Alan Hope was born in Liverpool in 1909 and attended Liverpool University School of Architecture for five years, graduating in 1932. In his President’s inaugural address to the Architectural Association of Ireland in 1952, he described the architecture course as he knew it: ‘I was trained in the rather rigidly classical school of architecture at Liverpool where we did the orders and the Renaissance and so had an answer to all design… I’ve no regret having the training I had, though perhaps with a different course I should not have been so long in freeing myself of the incubus of the Renaissance – then the acme of all great architecture’. After qualifying he came to Ireland where he worked in the office of Vincent Kelly and, from 1934, that of Frederick Hicks whose practice he continued after Hicks retired in 1945.

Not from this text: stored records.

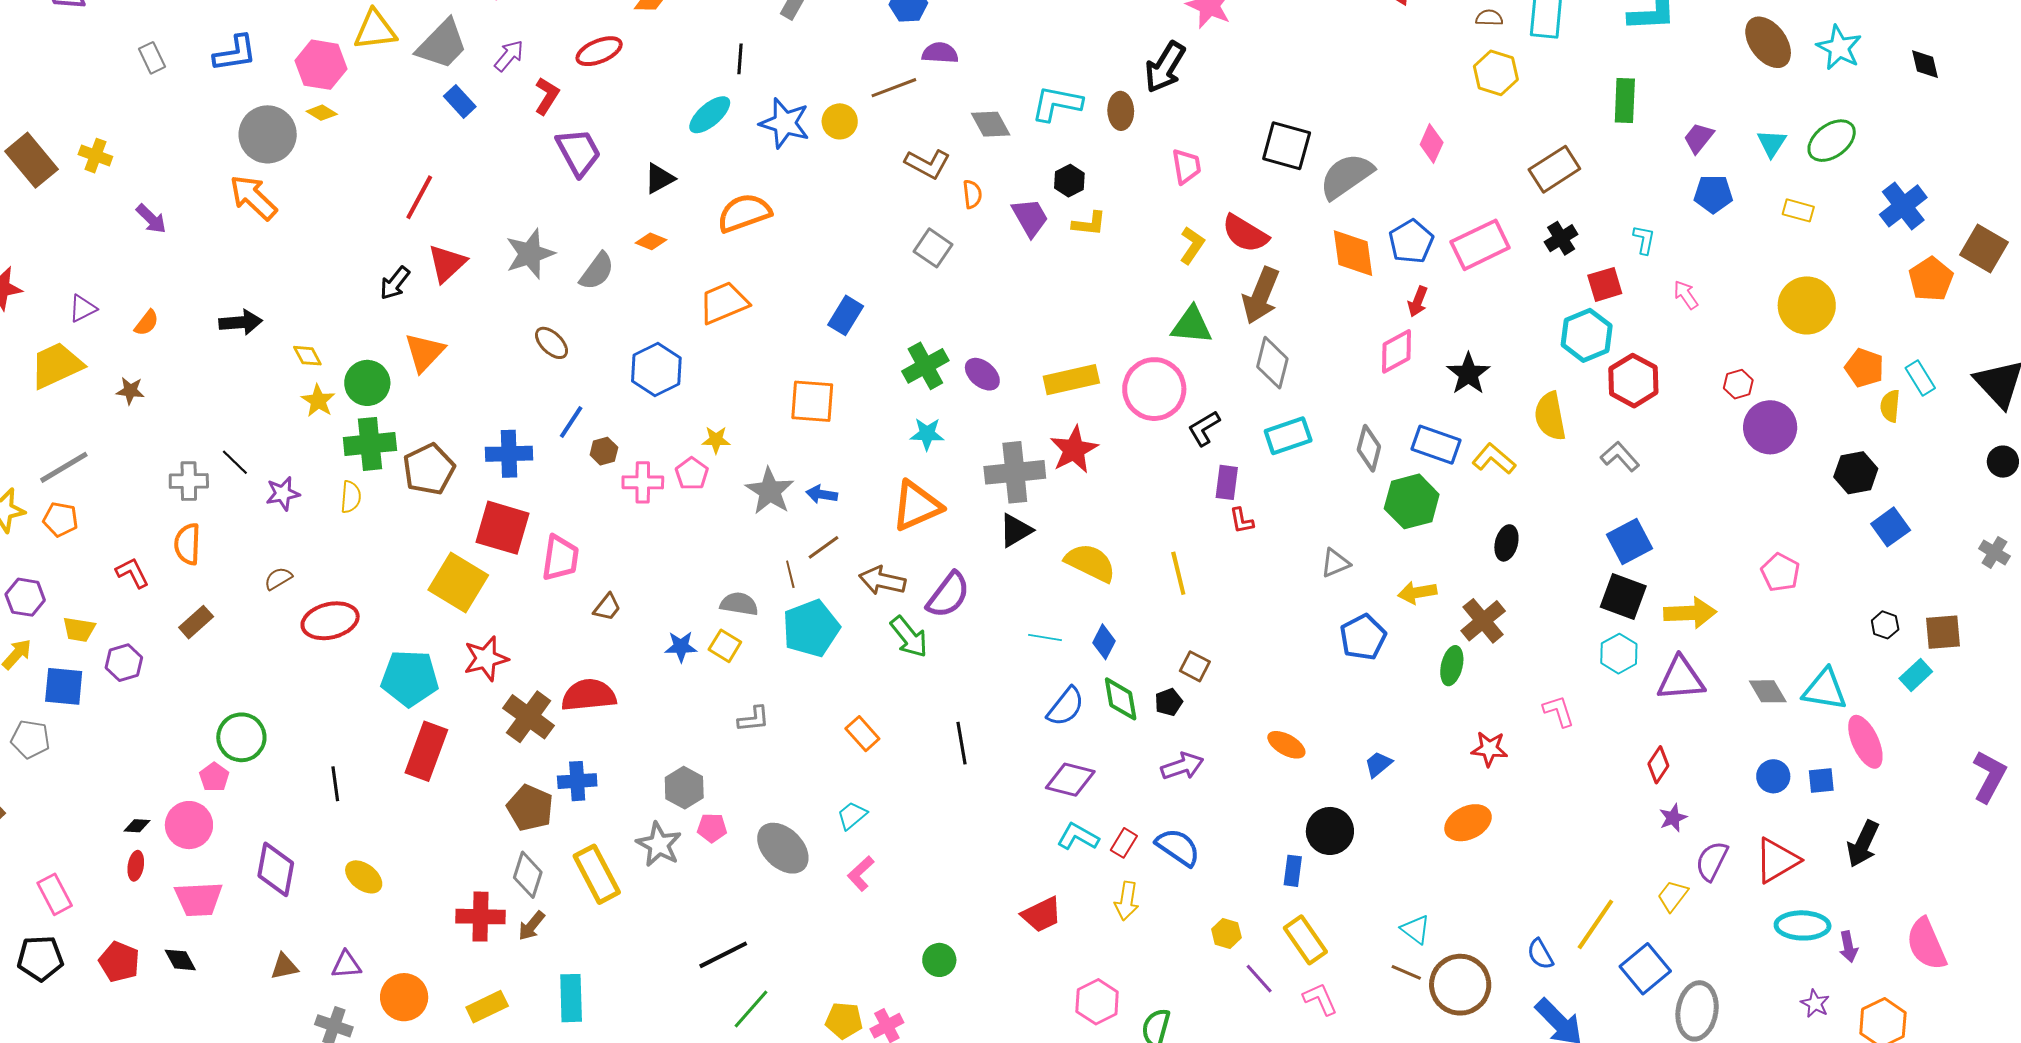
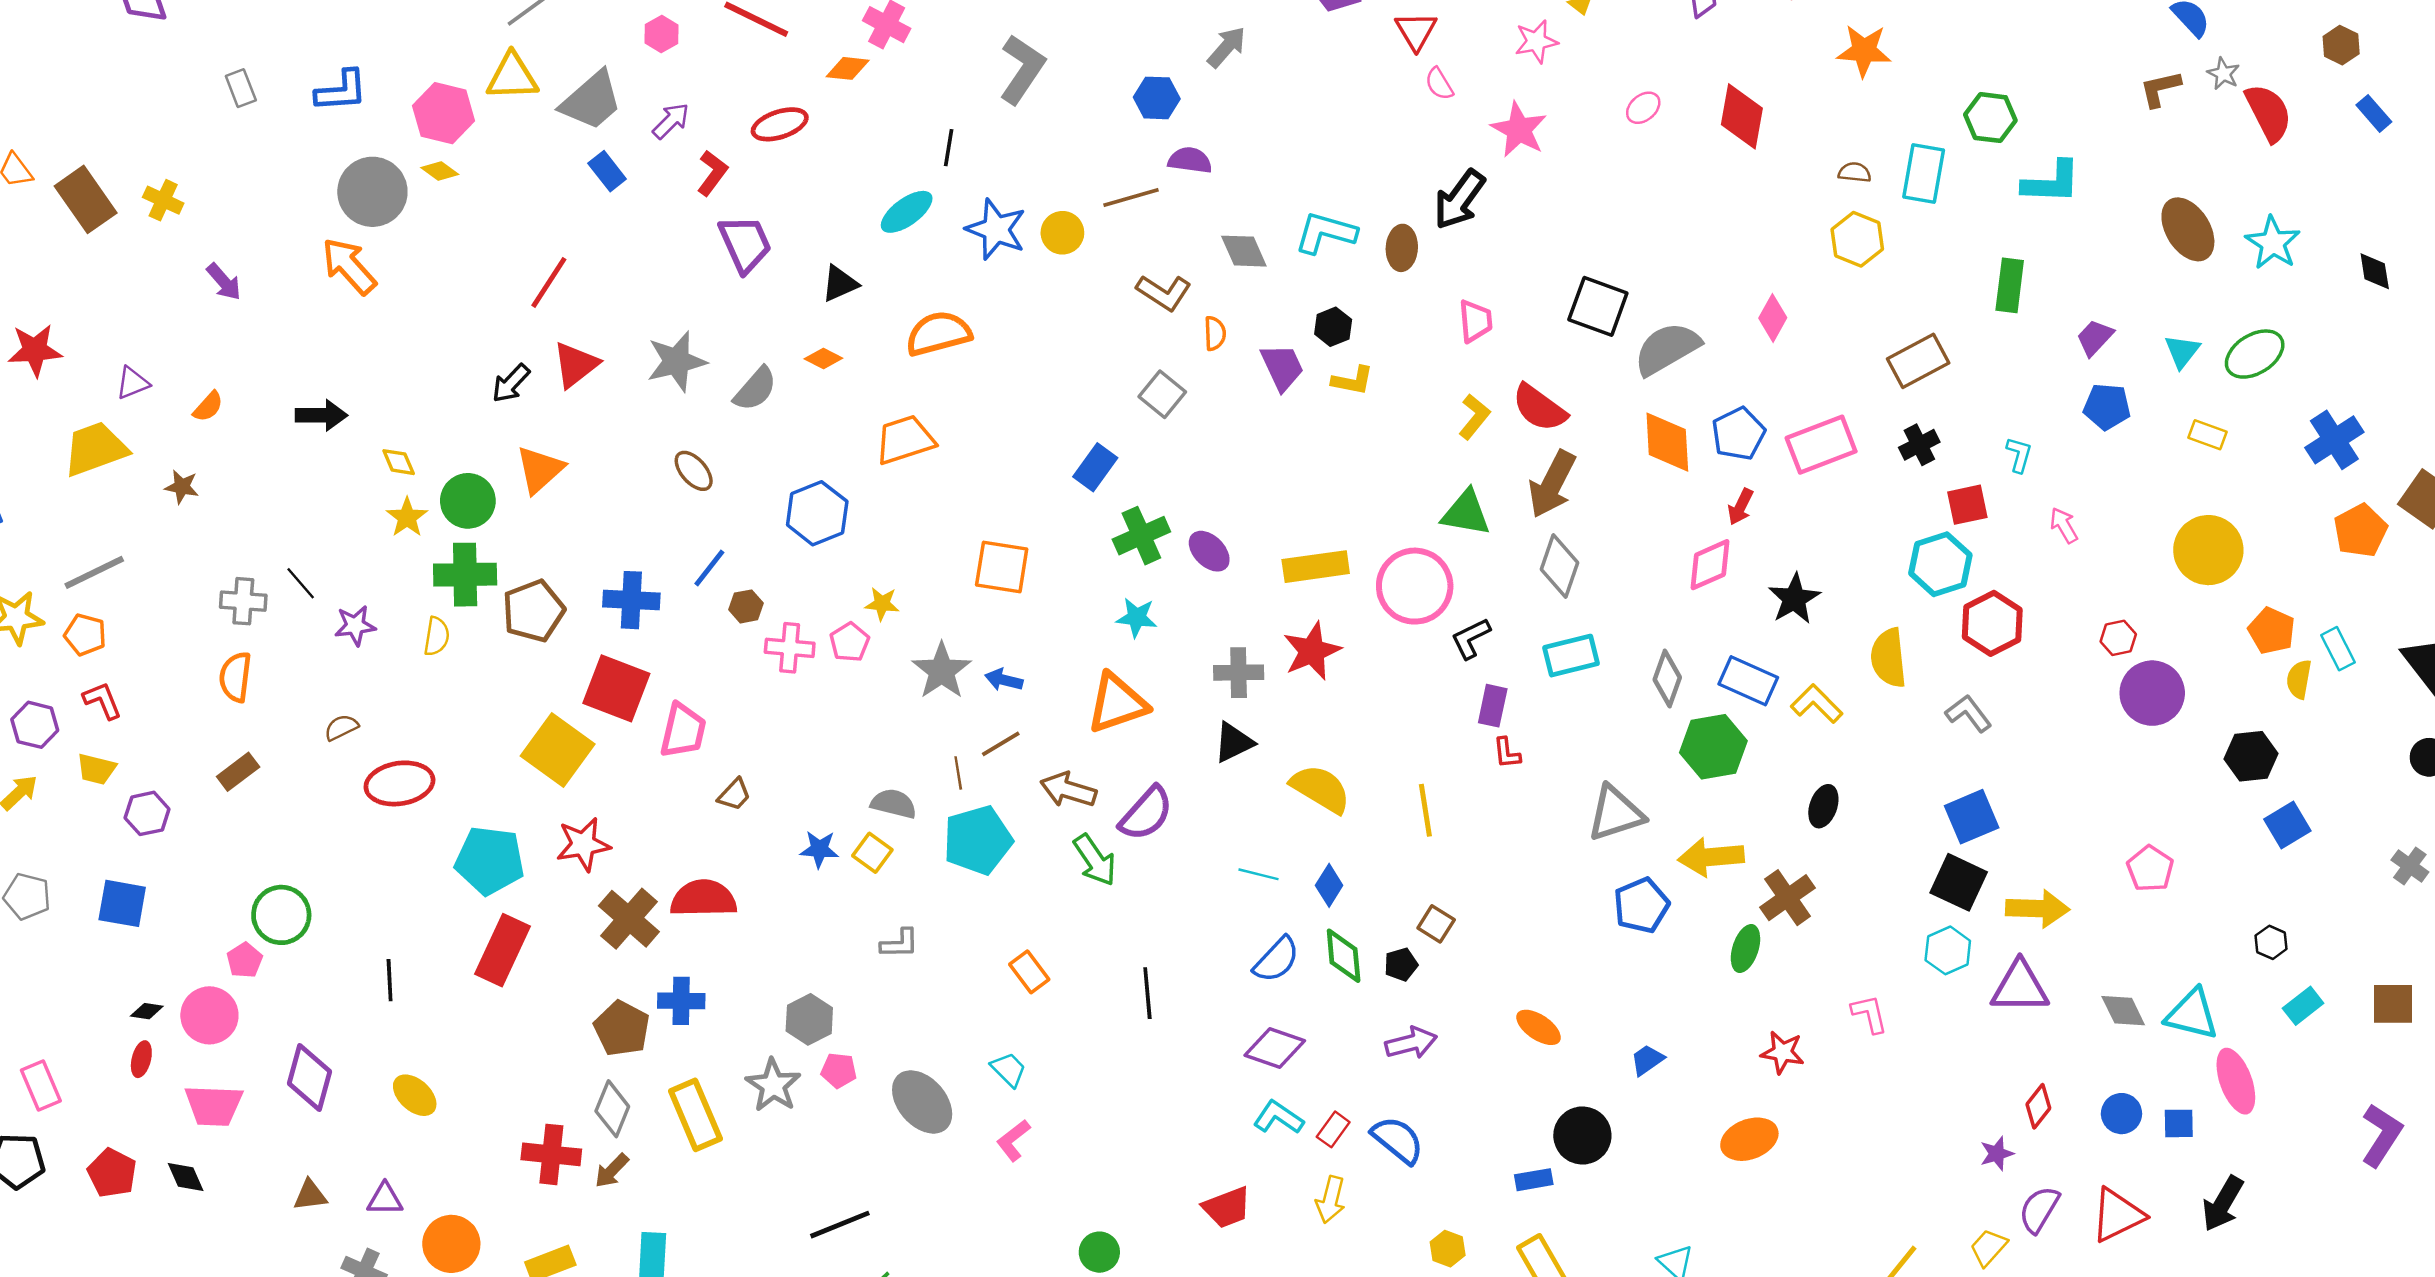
blue rectangle: (846, 315) -> (1095, 467), moved
gray cross: (1015, 472) -> (1239, 673), size x0.7
gray triangle: (1335, 563) -> (1615, 813), size x1.6
red L-shape: (132, 573) -> (102, 700), moved
yellow arrow: (1417, 592) -> (1711, 857), size x1.4
brown square: (1943, 632) -> (2393, 1004), moved
blue square: (64, 686) -> (122, 903), moved
red diamond: (1658, 765) -> (2038, 1106), moved
cyan trapezoid: (852, 815) -> (1009, 1070), turned 80
blue rectangle: (1293, 871) -> (1534, 1180), turned 68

Hope certainly broke free from the rigid classicism of his training when he designed a new factory for Aspro (Ireland) Limited at the junction of the Naas and Kylemore Roads in Inchicore, Dublin. As presented in this perspective drawing, a fairly standard factory building (just visible on the right ), where aspirin would be manufactured, was to be fronted by a white-rendered, flat-roofed, administration block, its Modernist credentials visible in the bands of horizontal glazing, the curved double-height entrance, and the glazed tower bearing the factory name.
When completed in 1949, the Aspro Factory was very close to the design set out in this sketch. Only the glazed tower was omitted. The name was spelled out instead in letters perched on the parapet of the administration wing. The factory won Hope the RIAI Triennial Gold Medal for the period 1947-1949. This accolade was not enough to save the building however, and it was demolished in 1988.